§ **THE PROBLEM**:
Provide only the number of lines in the records below that include "włosy".

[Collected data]

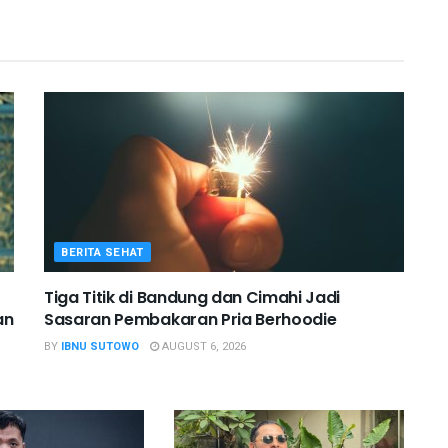
BERITA SEHAT
Tiga Titik di Bandung dan Cimahi Jadi
an
Sasaran Pembakaran Pria Berhoodie
BY
IBNU SUTOWO
AUGUST 6, 2026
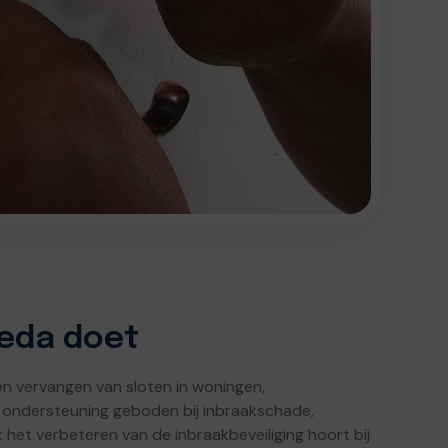
reda doet
en vervangen van sloten in woningen,
ondersteuning geboden bij inbraakschade,
het verbeteren van de inbraakbeveiliging hoort bij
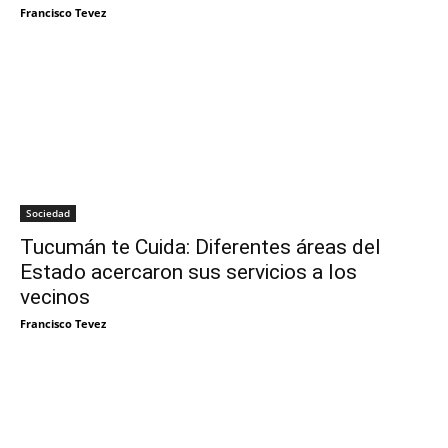
Francisco Tevez
Sociedad
Tucumán te Cuida: Diferentes áreas del
Estado acercaron sus servicios a los
vecinos
Francisco Tevez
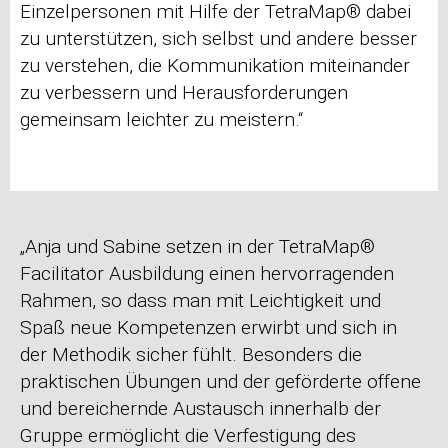
Einzelpersonen mit Hilfe der TetraMap® dabei
zu unterstützen, sich selbst und andere besser
zu verstehen, die Kommunikation miteinander
zu verbessern und Herausforderungen
gemeinsam leichter zu meistern.“
„Anja und Sabine setzen in der TetraMap®
Facilitator Ausbildung einen hervorragenden
Rahmen, so dass man mit Leichtigkeit und
Spaß neue Kompetenzen erwirbt und sich in
der Methodik sicher fühlt. Besonders die
praktischen Übungen und der geförderte offene
und bereichernde Austausch innerhalb der
Gruppe ermöglicht die Verfestigung des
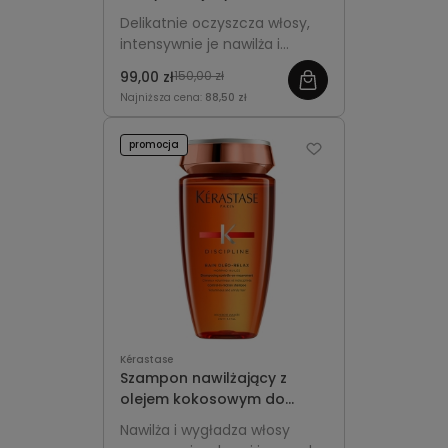
Kérastase Gloss Absolu
Delikatnie oczyszcza włosy,
Hydra-Glaze
intensywnie je nawilża i
nadaje im świetlisty blask bez
99,00 zł
150,00 zł
obciążania.
Najniższa cena:
88,50 zł
promocja
Kérastase
Szampon nawilżający z
olejem kokosowym do
włosów puszących się -
Nawilża i wygładza włosy
Kérastase Discipline Oléo-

§ **EXERCISE RESULT**:
2